Dataset entries

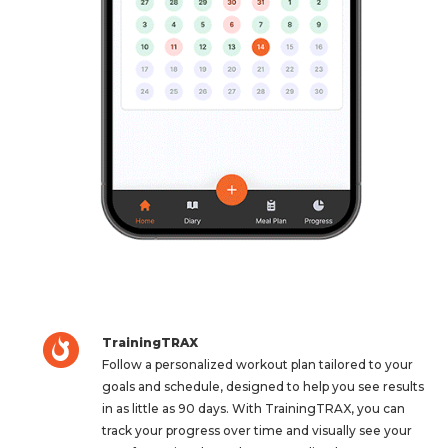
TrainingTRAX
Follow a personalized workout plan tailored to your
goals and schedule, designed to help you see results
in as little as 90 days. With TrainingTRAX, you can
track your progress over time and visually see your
==
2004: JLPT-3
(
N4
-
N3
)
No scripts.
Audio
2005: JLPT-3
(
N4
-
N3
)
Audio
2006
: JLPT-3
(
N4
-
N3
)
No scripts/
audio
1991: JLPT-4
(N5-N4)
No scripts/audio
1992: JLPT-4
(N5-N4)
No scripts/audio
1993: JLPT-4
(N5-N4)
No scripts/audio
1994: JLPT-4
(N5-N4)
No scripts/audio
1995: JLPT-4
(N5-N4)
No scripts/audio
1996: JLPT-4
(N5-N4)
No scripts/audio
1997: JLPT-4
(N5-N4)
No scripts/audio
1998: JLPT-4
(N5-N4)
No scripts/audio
--
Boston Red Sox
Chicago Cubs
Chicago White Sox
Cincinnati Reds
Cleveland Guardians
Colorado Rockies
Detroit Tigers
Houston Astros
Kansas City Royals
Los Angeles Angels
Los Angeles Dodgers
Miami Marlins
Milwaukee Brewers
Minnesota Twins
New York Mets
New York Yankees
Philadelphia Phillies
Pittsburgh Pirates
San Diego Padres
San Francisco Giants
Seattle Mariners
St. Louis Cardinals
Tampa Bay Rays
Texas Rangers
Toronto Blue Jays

• [What you will do]: Please show, exactly as written, every line above that contains the word "your".

• [Written reply]:
Follow a personalized workout plan tailored to your
track your progress over time and visually see your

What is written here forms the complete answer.